When a person starts kindergarten, one of the pieces of advice that a parent usually gives is to try to make a friend the first day. For some children this is an easy task, especially if they are social and outgoing by nature. Others tend to struggle with living out this piece of advice because they are shy and more introverted. Whichever the case might be, most children seem to be able to make at least one friend by the end of their first week. Aiding this task is the reality that there is a captive group of children in one room with the same piece of advice and dealing with the same challenges. They have some automatic commonalities.

Moving to a new community usually places a person into a similar situation as the first day of school. The person is in a new environment and is encountering people who are not familiar. Making new friends is easier if certain conditions create natural connections. An example would include having children who attend the same school and are part of a school group together. Parents who go to support their children in an extracurricular activity often engage in conversations at the various events so a bond begins to form and friendships develop.

Another example would be if the person joins a community group or faith community. Attending meetings, fundraisers, and activities provide a natural opportunity for relationships to form. In this case there is some shared interest which brings people together. Already having an interest in common with another person makes conversation easier. Sharing of personal information and stories becomes natural.
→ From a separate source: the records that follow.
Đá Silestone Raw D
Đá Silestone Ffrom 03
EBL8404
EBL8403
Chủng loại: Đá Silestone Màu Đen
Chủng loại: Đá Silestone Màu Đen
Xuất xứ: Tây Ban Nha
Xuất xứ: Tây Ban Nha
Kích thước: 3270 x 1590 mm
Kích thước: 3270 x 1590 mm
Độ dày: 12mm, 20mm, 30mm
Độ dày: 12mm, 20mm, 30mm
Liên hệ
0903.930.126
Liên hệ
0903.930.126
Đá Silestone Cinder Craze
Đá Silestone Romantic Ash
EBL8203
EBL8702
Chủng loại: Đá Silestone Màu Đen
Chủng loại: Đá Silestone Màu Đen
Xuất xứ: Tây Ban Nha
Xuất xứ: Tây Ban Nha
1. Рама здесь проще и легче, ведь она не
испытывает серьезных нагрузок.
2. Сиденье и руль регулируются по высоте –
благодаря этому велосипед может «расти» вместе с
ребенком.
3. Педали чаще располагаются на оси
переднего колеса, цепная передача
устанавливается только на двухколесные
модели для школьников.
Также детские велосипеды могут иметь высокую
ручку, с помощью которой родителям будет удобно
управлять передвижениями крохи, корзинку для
Friends are found.

However, if you are an adult, do not have school-aged children or an opportunity to join a local group, making friends becomes much more difficult. This is something which my husband and I have experienced since our move at the beginning of the year. We have begun forming relationships with a few of our neighbors but schedules and commitments do not always allow for time to interact in more than just friendly greetings. Previously we were part of an awesome faith community which allowed us to establish many friendships. My husband also had been actively involved in a YMCA swim program as a coach, so he had some pre-established friendships before I moved to join him. To date, we have not been able to find a faith community which connects with our spiritual needs. Nor have we found a community group in which we have shared interests.
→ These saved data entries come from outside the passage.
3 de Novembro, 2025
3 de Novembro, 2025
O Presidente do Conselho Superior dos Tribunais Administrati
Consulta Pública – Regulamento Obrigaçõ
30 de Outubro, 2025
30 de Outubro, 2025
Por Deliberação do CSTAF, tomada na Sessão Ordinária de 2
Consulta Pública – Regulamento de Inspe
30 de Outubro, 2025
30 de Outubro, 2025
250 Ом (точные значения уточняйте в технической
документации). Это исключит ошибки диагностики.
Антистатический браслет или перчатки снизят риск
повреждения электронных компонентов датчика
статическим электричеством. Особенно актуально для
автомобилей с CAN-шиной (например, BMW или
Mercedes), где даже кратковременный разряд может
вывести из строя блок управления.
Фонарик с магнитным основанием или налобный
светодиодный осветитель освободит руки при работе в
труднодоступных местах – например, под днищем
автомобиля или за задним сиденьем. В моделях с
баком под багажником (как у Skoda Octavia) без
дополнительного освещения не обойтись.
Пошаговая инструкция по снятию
I share all this because I have come to realize that even for a more extroverted person, making friends is not always the easiest. As we prepare to move from our rental home to own our home, my hope is that we will be able to find connections in our new neighborhood that will assist us in developing meaningful and lasting friendships like the ones we still have back in Iowa.

Binding Ties

When I was in elementary school, we would get to watch a couple of television shows in our classroom each week. One of the shows was the Electric Company. The other show was the Big Blue Marble. The latter show would feature stories about kids from different parts of the world. The producers intended to communicate that our world is not really as big as it may seem and that by getting to know people from other parts of the world, we would build a better society together. There was even a pen-pal program (writing actual letters to another person for those who do not understand this concept) that would encourage an ongoing connection and conversation.

I share this memory from the past because I have been thinking about the connectedness of people. It is not surprising that in the age of the internet and social media, the ability to connect with others is even greater. Additionally, technology allows this connectedness to be almost instantaneous. Yet with the tools provided to us, we still seem to struggle with connecting to others.

I am a fairly outgoing person. I engage in conversations with a variety of people in a variety of settings without much difficulty most of the time. Not everyone is comfortable in social settings or in engaging in conversation with individuals whom they have not met. The challenge in being able to have a dialogue with another person is finding that connection. Sometimes the setting provides a clear connecting point such as attending a wedding, being at a job-related gathering, or being at a school event. Other times it may be harder to identify the commonalities which you might have with another person.

The truth that was presented on the television show, Big Blue Marble, is that we have more in common with one another than we ever realize. It is important to find that connection with one another. The reality is that our actions impact one another. This has become increasingly clear in regard to how we treat creation. Even greater are the acts of violence which continually shake our lives. When we acknowledge that we have more in common than differences, then we begin to see each other as valued. If we see the value in another, we are less willing to take a negative action toward that person.

We are connected in ways we have yet to discover. Our commonality far exceeds anything which would divide us. All of us live together on this big blue marble called earth. It is time we lifted up our connectedness.